Chintapalli Sai Spandana, Wang Rongguang, Yang Zhijian, Tassopoulou Vasiliki, Yu Fanyang, Bashyam Vishnu, Erus Guray, Chaudhari Pratik, Shou Haochang, Davatzikos Christos
Center for AI and Data Science for Integrated Diagnostics (AI2D), Perelman School of Medicine, University of Pennsylvania, Philadelphia, PA 19104, USA.
Department of Radiology, Perelman School of Medicine, University of Pennsylvania, Philadelphia, PA 19104, USA.
ArXiv. 2024 Oct 1:arXiv:2407.12897v2.
Availability of large and diverse medical datasets is often challenged by privacy and data sharing restrictions.
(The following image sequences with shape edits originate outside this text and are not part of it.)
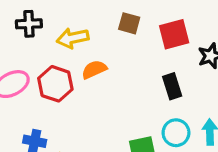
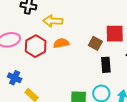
brown square: (129, 23) -> (95, 43), moved

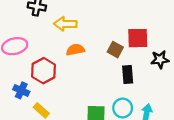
red hexagon: (36, 46) -> (44, 71), moved

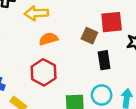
red hexagon: (44, 71) -> (44, 72), moved

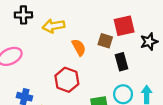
orange semicircle: (48, 39) -> (79, 47), moved, turned 84

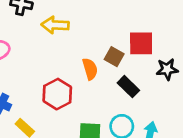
orange semicircle: (79, 47) -> (90, 69), moved
black rectangle: (121, 62) -> (128, 87), turned -42

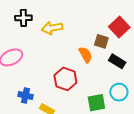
red square: (141, 43) -> (119, 27), turned -30

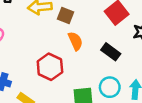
brown square: (101, 41) -> (65, 16), moved

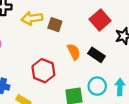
orange semicircle: (75, 41) -> (74, 52), moved

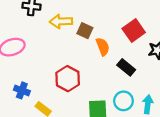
orange semicircle: (74, 52) -> (103, 47), moved

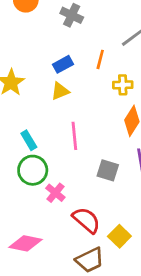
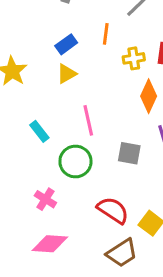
green circle: (33, 170) -> (75, 162), moved
pink cross: (55, 193) -> (45, 199), moved

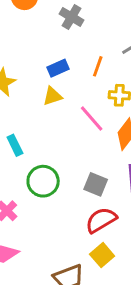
pink line: (88, 120) -> (92, 119), moved, turned -40
red semicircle: (113, 210) -> (101, 220), moved, turned -76

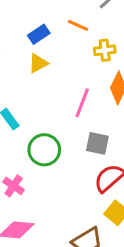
orange line: (98, 66) -> (78, 25), turned -75
pink line: (92, 119) -> (82, 103), moved, turned 72

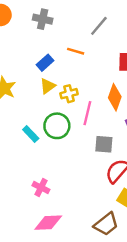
yellow cross: (105, 50) -> (69, 94), moved
green circle: (44, 150) -> (57, 126), moved

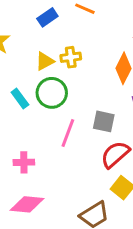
yellow triangle: (48, 86) -> (45, 61), moved
pink line: (87, 113) -> (68, 133), moved
pink cross: (41, 188) -> (24, 162), turned -35

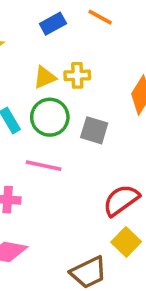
gray square: (104, 121) -> (94, 130), moved
pink line: (68, 133) -> (44, 166), moved, turned 76

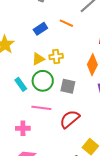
red semicircle: (121, 200) -> (70, 119), moved

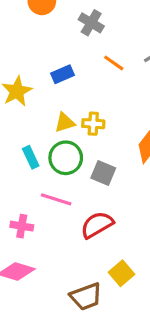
orange line: (66, 23) -> (114, 63), moved
blue rectangle: (40, 29) -> (63, 74), moved

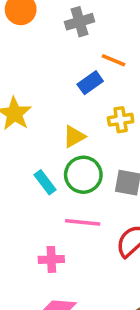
gray cross: (91, 23) -> (80, 22), turned -35
blue rectangle: (63, 74) -> (90, 83), moved
yellow cross: (93, 124) -> (121, 120), moved

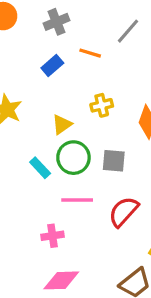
blue rectangle: (90, 83) -> (52, 65), moved

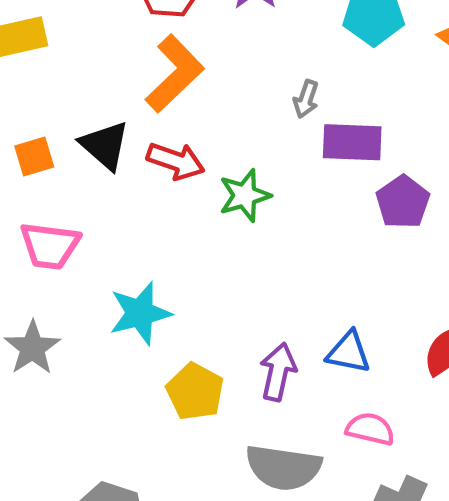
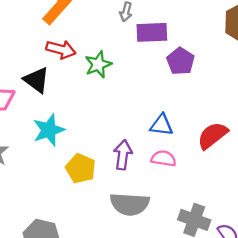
black triangle: (105, 145) -> (37, 80), moved
blue triangle: (349, 352) -> (161, 125), moved
pink semicircle: (370, 429) -> (164, 159), moved

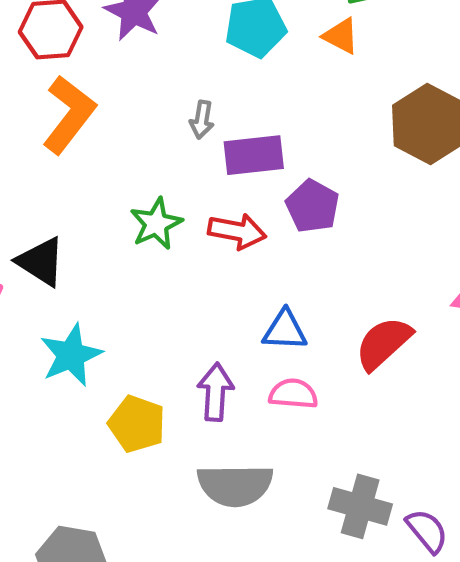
red arrow: (61, 49) -> (237, 231), moved

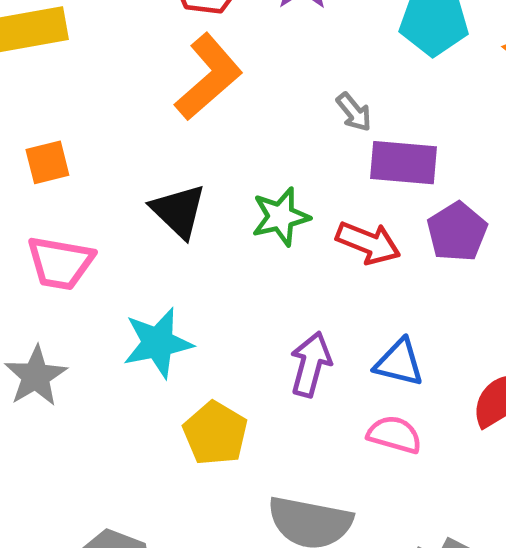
gray arrow: (202, 120) -> (354, 112), turned -60
black triangle: (41, 262) -> (178, 211), moved
purple arrow: (215, 392) -> (311, 364), moved

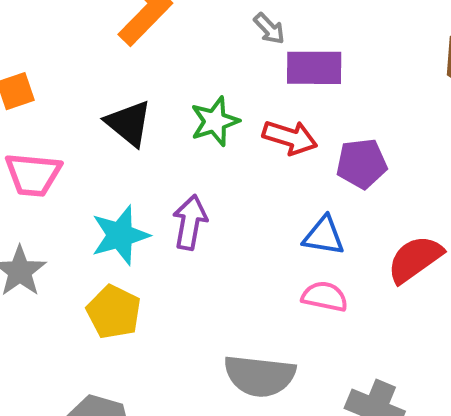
purple pentagon: (457, 232) -> (362, 164), moved, turned 30
purple arrow: (311, 364) -> (190, 222), moved
yellow pentagon: (215, 433) -> (114, 312), moved

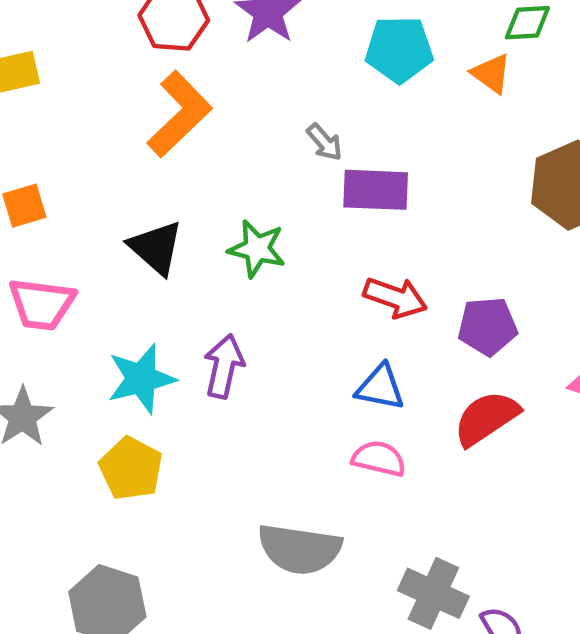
green star: (215, 121) -> (257, 249), turned 30
red arrow: (290, 137) -> (395, 298), moved
purple pentagon: (362, 164) -> (488, 326), moved

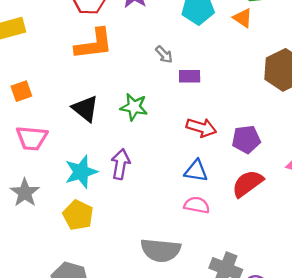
orange L-shape: (179, 114) -> (94, 44), turned 39
purple rectangle: (376, 190) -> (190, 76), size x0.7

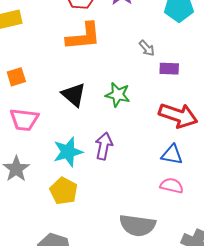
red arrow: (201, 128) -> (178, 115), size x1.4

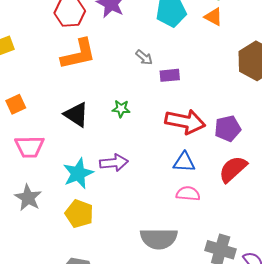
green star: (118, 95) -> (121, 109), size x0.7
purple arrow: (104, 146) -> (114, 163), turned 80

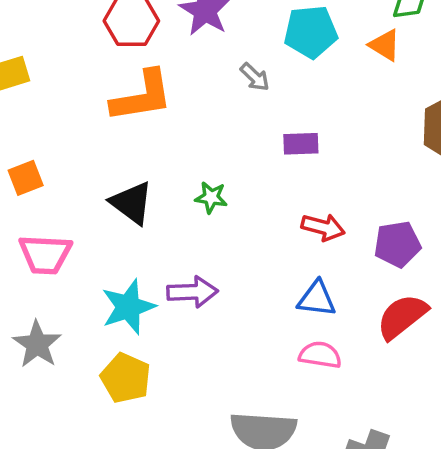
gray arrow: (144, 57) -> (255, 77), moved
red arrow: (185, 122) -> (323, 227), size x0.6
For successful application of machine learning techniques for disease diagnosis, prognosis, and precision medicine, large amounts of data are necessary for model building and optimization. To help overcome such limitations in the context of brain MRI, we present GenMIND: a collection of generative models of normative regional volumetric features derived from structural brain imaging. GenMIND models are trained on real brain imaging regional volumetric measures from the iSTAGING consortium, which encompasses over 40,000 MRI scans across 13 studies, incorporating covariates such as age, sex, and race. Leveraging GenMIND, we produce and offer 18,000 synthetic samples spanning the adult lifespan (ages 22-90 years), alongside the model's capability to generate unlimited data. Experimental results indicate that samples generated from GenMIND agree with the distributions obtained from real data. Most importantly, the generated normative data significantly enhance the accuracy of downstream machine learning models on tasks such as disease classification. Data and models are available at: https://huggingface.co/spaces/rongguangw/GenMIND.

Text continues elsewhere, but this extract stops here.